63 Penan communities celebrate the completion of a series of 23 high-quality maps representing their land, culture and history
(SARAWAK / MALAYSIA) The indigenous Penan people of Sarawak in Malaysian Borneo celebrated the completion of their 15-year long community mapping effort. 23 maps contain data collected by 63 villages at a scale of 1:35‘000, covering a total area of 10’000 square kilometres in the Heart of Borneo. The maps record for the first time the local names of 7000 rivers and creeks, 1800 mountain ridges and peaks as well as a great number of cultural sites.

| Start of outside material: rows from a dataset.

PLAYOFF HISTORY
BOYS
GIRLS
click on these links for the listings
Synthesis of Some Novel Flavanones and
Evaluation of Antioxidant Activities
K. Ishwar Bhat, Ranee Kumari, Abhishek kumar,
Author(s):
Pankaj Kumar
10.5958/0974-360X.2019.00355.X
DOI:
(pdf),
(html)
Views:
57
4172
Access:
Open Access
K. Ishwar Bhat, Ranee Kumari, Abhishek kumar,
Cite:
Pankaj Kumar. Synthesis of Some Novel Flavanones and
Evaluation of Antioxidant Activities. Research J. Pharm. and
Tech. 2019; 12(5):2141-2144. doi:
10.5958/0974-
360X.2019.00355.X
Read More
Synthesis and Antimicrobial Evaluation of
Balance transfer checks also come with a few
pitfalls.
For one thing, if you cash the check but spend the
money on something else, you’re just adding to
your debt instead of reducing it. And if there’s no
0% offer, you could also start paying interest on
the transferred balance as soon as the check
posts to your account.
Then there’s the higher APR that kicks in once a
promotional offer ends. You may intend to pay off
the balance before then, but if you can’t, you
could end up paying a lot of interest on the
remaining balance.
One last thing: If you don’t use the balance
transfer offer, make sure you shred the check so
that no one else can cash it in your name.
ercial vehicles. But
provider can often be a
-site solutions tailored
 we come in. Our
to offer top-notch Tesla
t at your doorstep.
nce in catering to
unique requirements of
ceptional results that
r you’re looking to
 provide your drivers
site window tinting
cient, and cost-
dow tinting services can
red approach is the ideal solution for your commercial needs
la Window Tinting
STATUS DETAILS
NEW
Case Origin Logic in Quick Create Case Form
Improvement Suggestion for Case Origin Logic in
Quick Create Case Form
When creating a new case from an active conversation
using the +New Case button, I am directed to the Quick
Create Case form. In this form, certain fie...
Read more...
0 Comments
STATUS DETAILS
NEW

The maps are an important documentation of Penan culture. They include the location of over 800 poison dart trees (“Tajem” in Penan language) as well as information on wild Sago palm stands, which provide the Penan’s traditional staple food. The topographic information is complemented by oral histories and historical photographs.The maps also reflect the continuous struggle of the Penan protecting their forest lands since the 1980s. The maps are showing both the last remaining primary forest in Sarawak as well as areas ravaged by logging.
A Penan mapping team gathered the data together with the respective communities. The Bruno Manser Fund (BMF) supported their efforts with training and the necessary equipment such as GPS and a mapping drone. BMF was also in charge of the digital procession of the data and the production of the maps in close cooperation with the Penan.
Komeok Joe, the Executive Director of the Penan organization Keruan who coordinated the indigenous mapping process, stressed the importance of the maps for the Penan: “The official government maps neglected the presence of the Penan and our unique relationship with the forest. We took the initiative to contribute our knowledge about the land and are very proud of the result.”
Last week, Komeok Joe and a delegation of Penan representatives handed a set of the maps over to the Deputy Chief Minister of Sarawak, Datuk Amar Douglas Uggah Embas, as well as to the Director of Forest, Sapuan Ahmad, in Sarawak’s capital Kuching.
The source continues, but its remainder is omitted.